絶望と欲望と

Questa è la vita.

千文字小説「フィードバック制御」

3歳の時に、お人形の顔を綺麗にしてあげようと思ってベンジンを塗ったら顔が消えちゃって、おかしい子だと言われた。おかしい子だと言われないようにお人形を大事にするフリをした。

 

6歳の時に、腕に通っていた点滴の針が動きづらくて遊べないから引っこ抜いたら野蛮な子だと言われた。

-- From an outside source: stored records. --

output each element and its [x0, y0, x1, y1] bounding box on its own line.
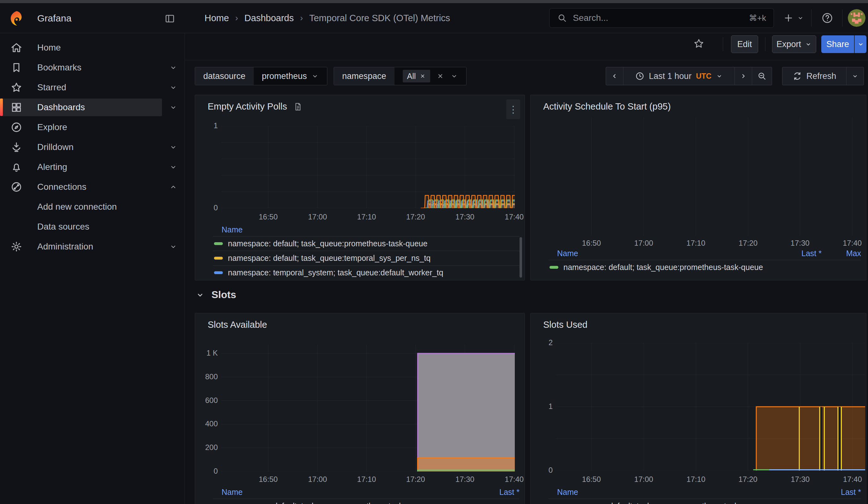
y-tick-label: 0: [214, 203, 218, 212]
plot-area[interactable]: [221, 126, 515, 208]
series-name: namespace: default; task_queue:temporal_…: [228, 254, 431, 263]
actions-row-divider: [185, 60, 868, 60]
chevron-down-icon[interactable]: [162, 138, 185, 156]
zoom-out-button[interactable]: [752, 67, 772, 85]
help-button[interactable]: [817, 10, 838, 26]
export-label: Export: [776, 40, 801, 49]
panel-activity-schedule-to-start: Activity Schedule To Start (p95) 16:5017…: [530, 95, 866, 280]
legend-column-name[interactable]: Name: [221, 487, 466, 497]
chevron-down-icon[interactable]: [162, 238, 185, 256]
breadcrumb: Home›Dashboards›Temporal Core SDK (OTel)…: [205, 3, 450, 33]
namespace-select[interactable]: All: [394, 67, 466, 85]
panel-menu-button[interactable]: ⋮: [506, 100, 520, 119]
legend-row[interactable]: namespace: default; task_queue:prometheu…: [548, 260, 861, 275]
sidebar-item-label: Dashboards: [37, 102, 85, 112]
time-shift-back-button[interactable]: [606, 67, 623, 85]
chevron-down-icon[interactable]: [162, 59, 185, 76]
panel-legend: NameLast *namespace: default; task_queue…: [213, 485, 519, 504]
sidebar-item-starred[interactable]: Starred: [0, 78, 185, 97]
datasource-select[interactable]: prometheus: [254, 67, 327, 85]
legend-row[interactable]: namespace: default; task_queue:prometheu…: [213, 236, 519, 251]
y-tick-label: 0: [549, 466, 553, 475]
sidebar-toggle-icon[interactable]: [163, 12, 177, 25]
legend-scrollbar[interactable]: [519, 237, 522, 278]
panel-title[interactable]: Slots Used: [543, 320, 587, 330]
search-input[interactable]: Search... ⌘+k: [549, 8, 774, 28]
namespace-value-chip[interactable]: All: [403, 70, 431, 82]
breadcrumb-item[interactable]: Dashboards: [244, 13, 293, 23]
legend-row[interactable]: namespace: default; task_queue:temporal_…: [213, 251, 519, 265]
time-shift-forward-button[interactable]: [734, 67, 752, 85]
remove-value-icon[interactable]: [420, 73, 426, 79]
x-tick-label: 16:50: [251, 213, 286, 222]
panel-legend: Namenamespace: default; task_queue:prome…: [213, 223, 519, 280]
legend-column-name[interactable]: Name: [221, 225, 519, 234]
panel-legend: NameLast *namespace: default; task_queue…: [548, 485, 861, 504]
breadcrumb-separator: ›: [235, 13, 238, 23]
edit-button[interactable]: Edit: [731, 35, 758, 53]
legend-row[interactable]: namespace: default; task_queue:prometheu…: [213, 498, 519, 504]
legend-column-name[interactable]: Name: [557, 249, 768, 258]
plot-area[interactable]: [556, 117, 852, 236]
sidebar-item-administration[interactable]: Administration: [0, 237, 185, 256]
y-axis-labels: 10: [199, 126, 218, 208]
sidebar-item-dashboards[interactable]: Dashboards: [0, 97, 185, 117]
legend-column-last-[interactable]: Last *: [768, 249, 822, 258]
x-tick-label: 17:20: [398, 213, 433, 222]
chevron-up-icon[interactable]: [162, 178, 185, 196]
series-name: namespace: default; task_queue:prometheu…: [564, 263, 763, 272]
export-button[interactable]: Export: [772, 35, 816, 53]
legend-column-last-[interactable]: Last *: [466, 487, 519, 497]
share-button[interactable]: Share: [821, 35, 854, 53]
panel-title[interactable]: Empty Activity Polls: [208, 101, 287, 112]
sidebar-item-connections[interactable]: Connections: [0, 177, 185, 197]
panel-title[interactable]: Slots Available: [208, 320, 267, 330]
x-tick-label: 17:00: [626, 239, 661, 248]
panel-description-icon[interactable]: [293, 102, 303, 112]
panel-title[interactable]: Activity Schedule To Start (p95): [543, 101, 671, 112]
chevron-down-icon[interactable]: [162, 99, 185, 116]
share-dropdown-button[interactable]: [855, 35, 866, 53]
plot-area[interactable]: [221, 344, 515, 472]
series-name: namespace: default; task_queue:prometheu…: [228, 239, 427, 248]
sidebar-item-alerting[interactable]: Alerting: [0, 157, 185, 177]
chevron-down-icon[interactable]: [162, 79, 185, 96]
nav-divider: [811, 10, 812, 27]
x-tick-label: 16:50: [574, 239, 609, 248]
legend-column-max[interactable]: Max: [822, 249, 861, 258]
datasource-variable: datasource prometheus: [195, 67, 327, 85]
y-tick-label: 2: [549, 338, 553, 347]
chevron-down-icon[interactable]: [162, 158, 185, 176]
new-button[interactable]: [777, 10, 810, 26]
sidebar-item-add-new-connection[interactable]: Add new connection: [0, 197, 185, 217]
legend-column-last-[interactable]: Last *: [807, 487, 861, 497]
legend-row[interactable]: namespace: default; task_queue:prometheu…: [548, 498, 861, 504]
sidebar-item-label: Home: [37, 43, 61, 53]
series-color-swatch: [214, 257, 223, 260]
sidebar-item-drilldown[interactable]: Drilldown: [0, 137, 185, 157]
time-range-picker[interactable]: Last 1 hour UTC: [623, 67, 734, 85]
refresh-button[interactable]: Refresh: [783, 67, 846, 85]
clear-icon[interactable]: [436, 72, 444, 80]
x-tick-label: 17:30: [783, 475, 817, 484]
legend-row[interactable]: namespace: temporal_system; task_queue:d…: [213, 265, 519, 280]
sidebar-item-label: Alerting: [37, 162, 67, 172]
sidebar-item-home[interactable]: Home: [0, 38, 185, 58]
breadcrumb-item[interactable]: Home: [205, 13, 229, 23]
plot-area[interactable]: [556, 343, 865, 471]
grafana-logo-icon[interactable]: [8, 10, 24, 27]
chevron-down-icon: [857, 41, 864, 48]
datasource-label: datasource: [195, 67, 254, 85]
sidebar-item-explore[interactable]: Explore: [0, 117, 185, 137]
chevron-down-icon: [196, 290, 205, 299]
sidebar-divider: [185, 33, 185, 504]
x-tick-label: 17:10: [349, 213, 384, 222]
chevron-down-icon: [797, 14, 804, 21]
slots-section-toggle[interactable]: Slots: [196, 289, 236, 301]
sidebar-item-data-sources[interactable]: Data sources: [0, 217, 185, 237]
refresh-interval-dropdown[interactable]: [846, 67, 864, 85]
user-avatar[interactable]: [848, 9, 866, 27]
sidebar-item-bookmarks[interactable]: Bookmarks: [0, 58, 185, 78]
legend-column-name[interactable]: Name: [557, 487, 807, 497]
favorite-star-icon[interactable]: [690, 35, 707, 52]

野蛮だと言われないように病院の中では何も話さなくなった。

 

10歳の時に、インターネットで交流していた女の子を大人の男だと見破ったら逆に「こんなにキレる人が10歳なわけがない、詐欺だ」と言われた。10歳に思われるように子供っぽい文章を書く勉強をした。

 

12歳の時に、すごく年上の人に恋をした。「こんなおじさんを好きになるなんておかしいよ」って言われたから、すぐに追いついてみせますと答えた。

 

14歳の時に、恋をした人が死んだことを人伝いに知った。これで彼の年齢は変わらなくなった。

 

16歳の時に、人間に気持ちとか感情があることに気づいた。感情があるってとても健康的に見えると思ったので、私も真似した。魅力的な人間だと思われるようになった。

 

18歳の時に、初めてセックスを経験した。人に愛されるような普通の人間になれたみたいで嬉しかった。

 

20歳の時に、素朴で普通な人と結婚した。相手の家族に「真面目な良い子」だと言われて嬉しかった。

 

21歳の時に、子供が産まれた。「良いお母さんだね」って言われて嬉しかった。

 

28歳の時に、夫が口うるさく「君はおかしい」と言ってきた。黙って欲しいので包丁でいっぱい刺した。夫は動かなくなった。これで「おかしい」って言われなくなった。夫はすき焼きとチーズタッカルビにして子供と食べた。

 

29歳の時に、夫がいなくなったことを不審に思った親族の誰かに通報された。捕まったあと、テレビで知人と名乗る人物から「彼女は普段すごく良い人だった」と言われて嬉しかった。だって良い子にしてたもん。当たり前。

 

 

今、かつて恋をした人と同じ年齢になりました。ようやく、好きになってもおかしいと言われない歳になったよ。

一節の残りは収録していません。